『鳥インフルエンザ問題の今後(]]\)』



人間の臨床医の場合は、最初にこう聞いて来る 「熱は何度?」 そして聴診器をあて、実際に検温し血圧を計り脈をとる。 これが鶏にはない。何故なのか。

鶏の場合は臨床症状もろくに見ないで、いきなり採血して検体をラボに送る。人間だったら風邪をひいて、いきなり大学病院に行くようなものだ。尤も最近はそういう手合いも珍しくないとか。

今度の茨城の情報でもその辺がすっぽり抜け落ちている。
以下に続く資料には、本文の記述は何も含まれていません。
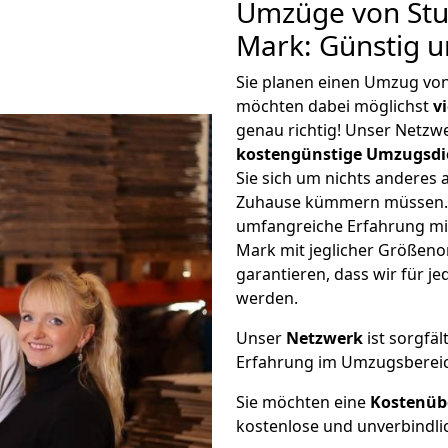
Umzüge von Stu
Mark: Günstig 
Sie planen einen Umzug vo
möchten dabei möglichst
v
genau richtig! Unser Netzw
kostengünstige Umzugsdi
Sie sich um nichts anderes 
Zuhause kümmern müssen. W
umfangreiche Erfahrung mi
Mark mit jeglicher Größen
garantieren, dass wir für j
werden.
Unser
Netzwerk
ist sorgfäl
Erfahrung im Umzugsberei
Sie möchten eine
Kostenüb
kostenlose und unverbindli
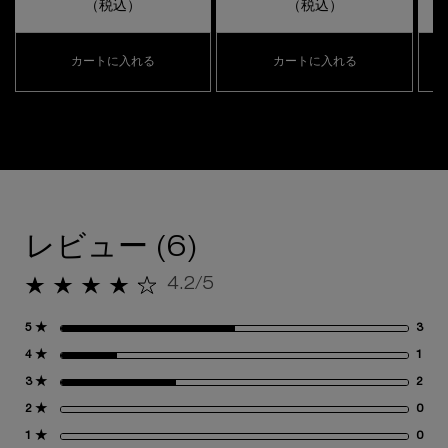
（税込）
（税込）
カートに入れる
カートに入れる
アンリミテッド ブロック：ブースター アドバンスト
アンリミテッド ケア
閲覧履歴
レビュー
レビュー (6)
4.2/5
5星中4.2。
5 ★
3
3 
4 ★
1
1 
3 ★
2
2 
2 ★
0
0 
1 ★
0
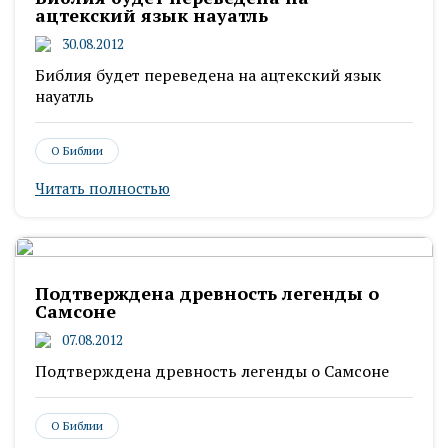
ацтекский язык науатль
30.08.2012
Библия будет переведена на ацтекский язык
науатль
О Библии
Читать полностью
Подтверждена древность легенды о
Самсоне
07.08.2012
Подтверждена древность легенды о Самсоне
О Библии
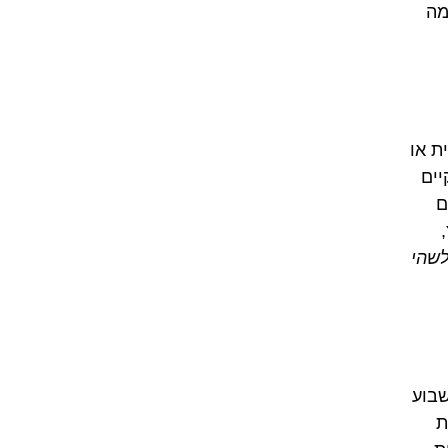
מה
ת או
יים
ם
שהי
שבוע
ת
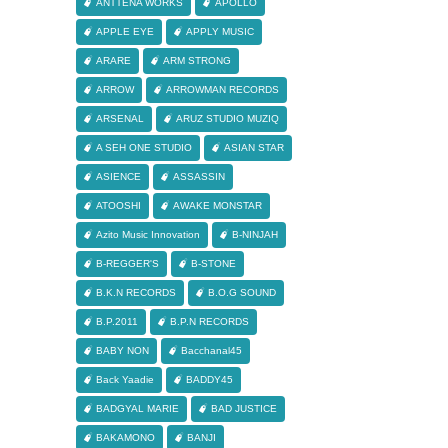
ANTTENA WORKS
APOLLO
APPLE EYE
APPLY MUSIC
ARARE
ARM STRONG
ARROW
ARROWMAN RECORDS
ARSENAL
ARUZ STUDIO MUZIQ
A SEH ONE STUDIO
ASIAN STAR
ASIENCE
ASSASSIN
ATOOSHI
AWAKE MONSTAR
Azito Music Innovation
B-NINJAH
B-REGGER'S
B-STONE
B.K.N RECORDS
B.O.G SOUND
B.P.2011
B.P.N RECORDS
BABY NON
Bacchanal45
Back Yaadie
BADDY45
BADGYAL MARIE
BAD JUSTICE
BAKAMONO
BANJI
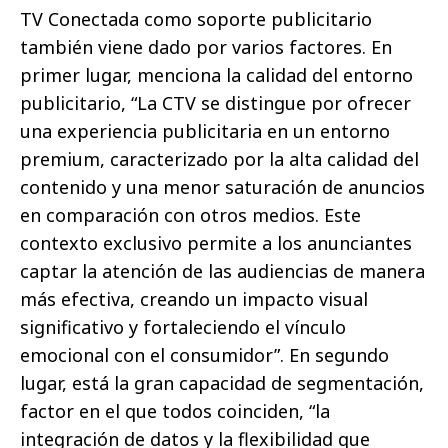
TV Conectada como soporte publicitario
también viene dado por varios factores. En
primer lugar, menciona la calidad del entorno
publicitario, “La CTV se distingue por ofrecer
una experiencia publicitaria en un entorno
premium, caracterizado por la alta calidad del
contenido y una menor saturación de anuncios
en comparación con otros medios. Este
contexto exclusivo permite a los anunciantes
captar la atención de las audiencias de manera
más efectiva, creando un impacto visual
significativo y fortaleciendo el vínculo
emocional con el consumidor”. En segundo
lugar, está la gran capacidad de segmentación,
factor en el que todos coinciden, “la
integración de datos y la flexibilidad que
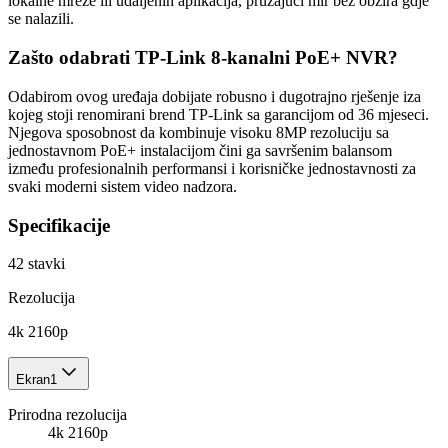
lokalne mreže ili udaljenih aplikacija, pružajući mir bez obzira gdje
se nalazili.
Zašto odabrati TP-Link 8-kanalni PoE+ NVR?
Odabirom ovog uređaja dobijate robusno i dugotrajno rješenje iza
kojeg stoji renomirani brend TP-Link sa garancijom od 36 mjeseci.
Njegova sposobnost da kombinuje visoku 8MP rezoluciju sa
jednostavnom PoE+ instalacijom čini ga savršenim balansom
između profesionalnih performansi i korisničke jednostavnosti za
svaki moderni sistem video nadzora.
Specifikacije
42
stavki
Rezolucija
4k 2160p
Ekran
1
Prirodna rezolucija
4k 2160p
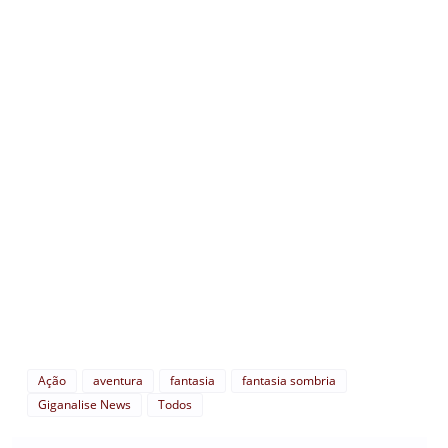
Ação
aventura
fantasia
fantasia sombria
Giganalise News
Todos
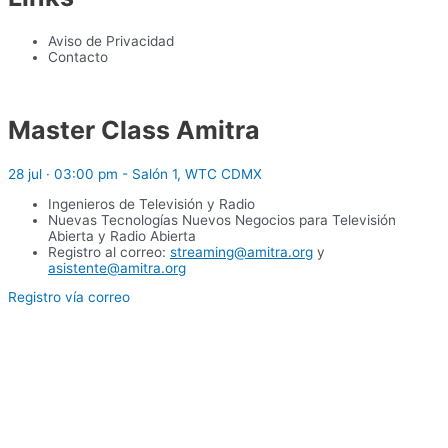
Aviso de Privacidad
Contacto
Master Class Amitra
28 jul · 03:00 pm - Salón 1, WTC CDMX
Ingenieros de Televisión y Radio
Nuevas Tecnologías Nuevos Negocios para Televisión
Abierta y Radio Abierta
Registro al correo:
streaming@amitra.org
y
asistente@amitra.org
Registro vía correo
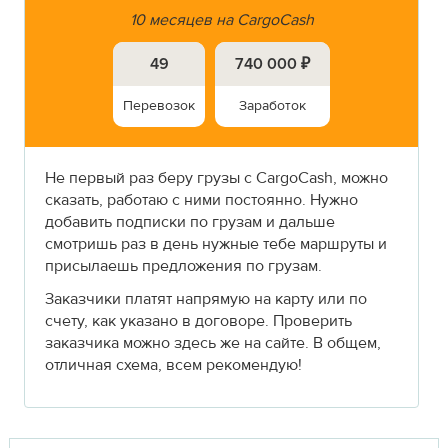
10 месяцев на CargoCash
49
740 000 ₽
Перевозок
Заработок
Не первый раз беру грузы с CargoCash, можно
сказать, работаю с ними постоянно. Нужно
добавить подписки по грузам и дальше
смотришь раз в день нужные тебе маршруты и
присылаешь предложения по грузам.
Заказчики платят напрямую на карту или по
счету, как указано в договоре. Проверить
заказчика можно здесь же на сайте. В общем,
отличная схема, всем рекомендую!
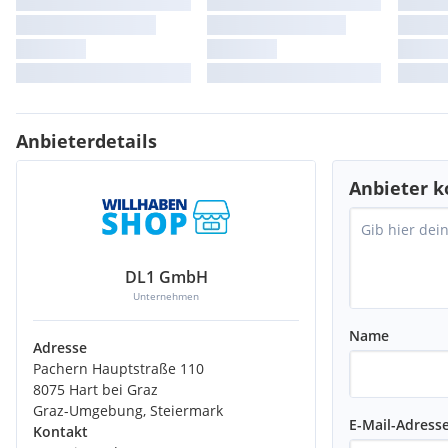
Anbieterdetails
Anbieter k
DL1 GmbH
Unternehmen
Name
Adresse
Pachern Hauptstraße 110
8075 Hart bei Graz
Graz-Umgebung, Steiermark
E-Mail-Adress
Kontakt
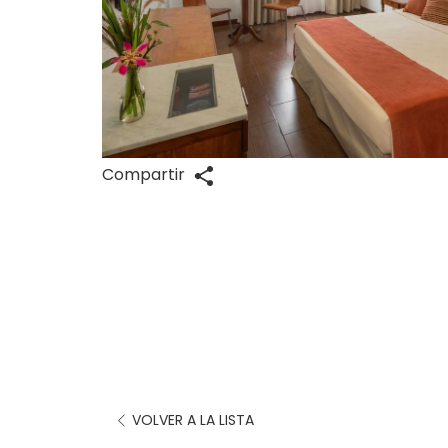
Compartir
VOLVER A LA LISTA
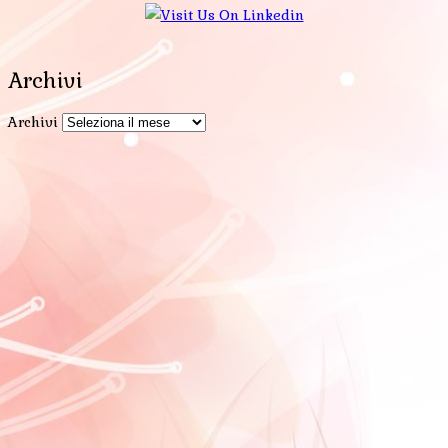
Archivi
Archivi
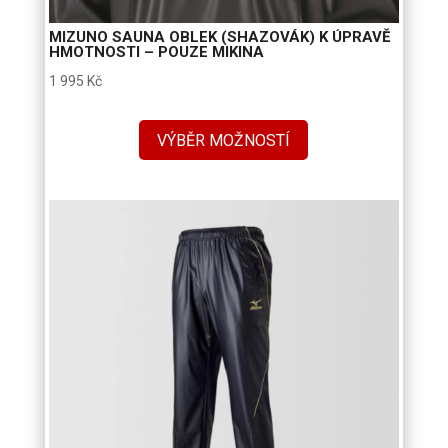
MIZUNO SAUNA OBLEK (SHAZOVÁK) K ÚPRAVĚ
HMOTNOSTI – POUZE MIKINA
1 995
Kč
VÝBĚR MOŽNOSTÍ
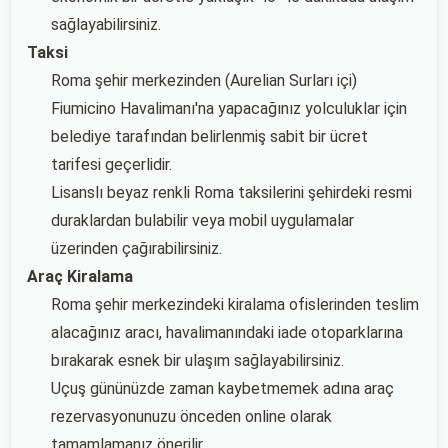
sağlayabilirsiniz.
Taksi
Roma şehir merkezinden (Aurelian Surları içi)
Fiumicino Havalimanı'na yapacağınız yolculuklar için
belediye tarafından belirlenmiş sabit bir ücret
tarifesi geçerlidir.
Lisanslı beyaz renkli Roma taksilerini şehirdeki resmi
duraklardan bulabilir veya mobil uygulamalar
üzerinden çağırabilirsiniz.
Araç Kiralama
Roma şehir merkezindeki kiralama ofislerinden teslim
alacağınız aracı, havalimanındaki iade otoparklarına
bırakarak esnek bir ulaşım sağlayabilirsiniz.
Uçuş gününüzde zaman kaybetmemek adına araç
rezervasyonunuzu önceden online olarak
tamamlamanız önerilir.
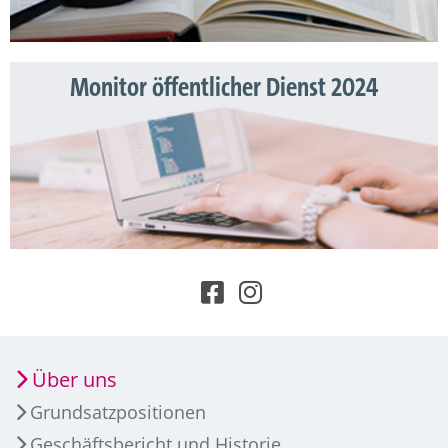
Monitor öffentlicher Dienst 2024
Über uns
Grundsatzpositionen
Geschäftsbericht und Historie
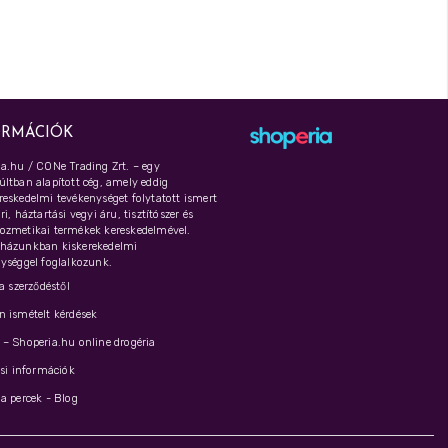
ORMÁCIÓK
a.hu / CONe Trading Zrt. – egy
ltban alapított cég, amely eddig
eskedelmi tevékenységet folytatott ismert
i, háztartási vegyi áru, tisztítószer és
ozmetikai termékek kereskedelmével.
házunkban kiskerekedelmi
ységgel foglalkozunk.
 a szerződéstől
 ismételt kérdések
– Shoperia.hu online drogéria
ási információk
a percek - Blog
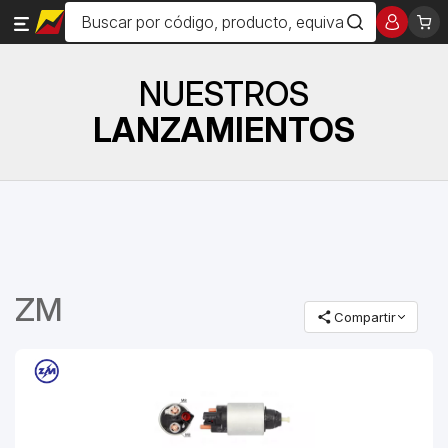
NUESTROS
LANZAMIENTOS
ZM
Compartir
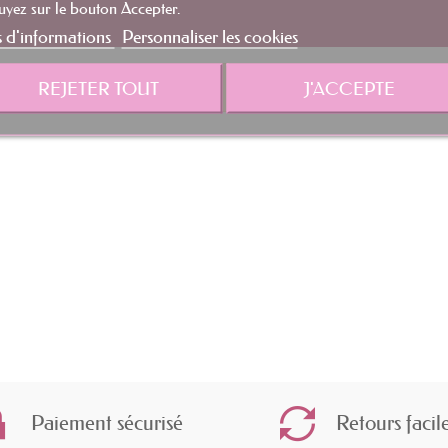
yez sur le bouton Accepter.
s d'informations
Personnaliser les cookies
oduit pour le moment.
REJETER TOUT
J'ACCEPTE
Paiement sécurisé
Retours facil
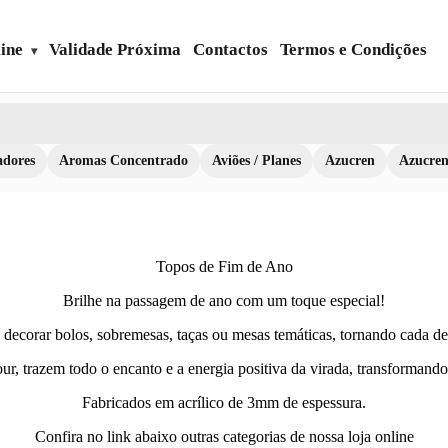
ine
Validade Próxima
Contactos
Termos e Condições
dores
Aromas Concentrado
Aviões / Planes
Azucren
Azucre
Topos de Fim de Ano
Brilhe na passagem de ano com um toque especial!
 decorar bolos, sobremesas, taças ou mesas temáticas, tornando cada det
ur, trazem todo o encanto e a energia positiva da virada, transforman
Fabricados em acrílico de 3mm de espessura.
Confira no link abaixo outras categorias de nossa loja online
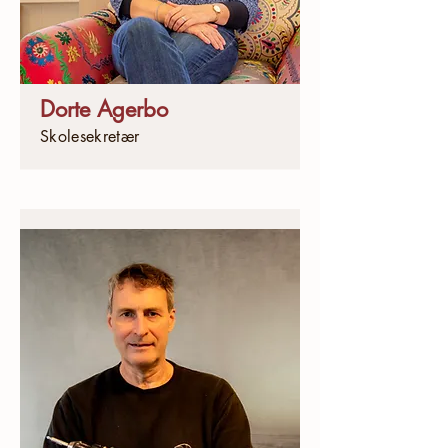
Dorte Agerbo
Skolesekretær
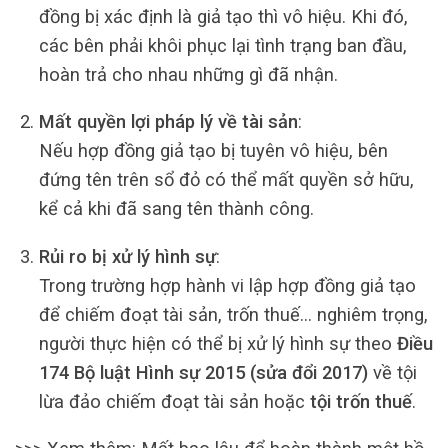
đồng bị xác định là giả tạo thì vô hiệu. Khi đó,
các bên phải khôi phục lại tình trạng ban đầu,
hoàn trả cho nhau những gì đã nhận.
Mất quyền lợi pháp lý về tài sản
:
Nếu hợp đồng giả tạo bị tuyên vô hiệu, bên
đứng tên trên sổ đỏ có thể mất quyền sở hữu,
kể cả khi đã sang tên thành công.
Rủi ro bị xử lý hình sự
:
Trong trường hợp hành vi lập hợp đồng giả tạo
để chiếm đoạt tài sản, trốn thuế… nghiêm trọng,
người thực hiện có thể bị xử lý hình sự theo
Điều
174 Bộ luật Hình sự 2015 (sửa đổi 2017)
về tội
lừa đảo chiếm đoạt tài sản hoặc
tội trốn thuế
.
産卵低下以外に症状はなかったといわれるが、繰り返すように産卵は鶏にとって最大のストレスファクターだ。だから鶏は他に重大な全身的ストレスを感じるとまず産卵を休止する。俗に云う鶏病の相対性理論である。そしてそれが感染によるものであれば、必ず体温が上昇する。その情報がないのを訝るのである。

少し皮肉っぽく云えば、我々阿呆の鳥飼い世代は銘鶏時代から集合検定時代にかけて、あくまで個の鶏を相手にして来た。種卵1個4000円で米一俵の値段である。鶏の健康を慮って、度々検定候補鶏の尻の穴に芋床用の寒暖計を突っ込んだ。その頃の鶏ペストの記述には罹患鶏の体温は43〜45度、それが35度に落ちて斃死するとある。だから未だ基礎体温にも関心があったことになる。
その後繁殖のほうでアメリカから集団遺伝学が伝えられ個が全く顧みられなくなると、鶏病のほうも基礎的な診断がおろそかにされるようになってしまった。病気は獣医まかせの時代である。その獣医さんたちが鶏の基礎体温も知らないのでは話にならない。同じ生き物であって人と鶏相手ではかくも違うのである。

自然科学の発展には想像力を逞しくすることが大切だと云われる。過去の事例にだけ拘っていては全く進歩しない。想像力を欠いた今回の家禽疾病小委員会の在り方をみて発達障害だと揶揄したが、逆に基礎的な現場事情に疎いからそうなるのである。

尤もこの云い方が鶏界を代弁しているわけでは断じて無くむしろ全く逆である。私自身は殺処分の傍ら移動禁止を解くなど補償しないための姑息な手段だと非難したが現地の報道では当事者も喜んでおられるという、ならば仕方がない。ただもともと移動制限というのは疫学的にみて、その地区を同一に扱おうとするもので、その経済的損失に対して殺処分と同じ補償を地区全体にするのが当然と考える。またそれが出来ない位なら安易な殺処分は是認すべきでないと私は考える。

モニターを増やして全国的に監視を強めるのは良い。しかし私は家衛試以来の動衛検の実力を高く買っている。1971年の馬のH7N7を一日で同定した実力をもって1996年岩手のH3N2が分からぬ筈は無く、翌年の各地方の調査結果は十分信頼出来るものと考えて来た。その時がそうであったが故に今後の調査が気掛かりで、とても喜田先生や養鶏協会のように強気にはなれないのである。尤もこれは私自身が今は存在しない阿呆の鳥飼いの残党であるとの前提に立っている。なにしろ未だに体温計(早くて便利になった)を毎朝鶏のケツに突っ込ませているのだから。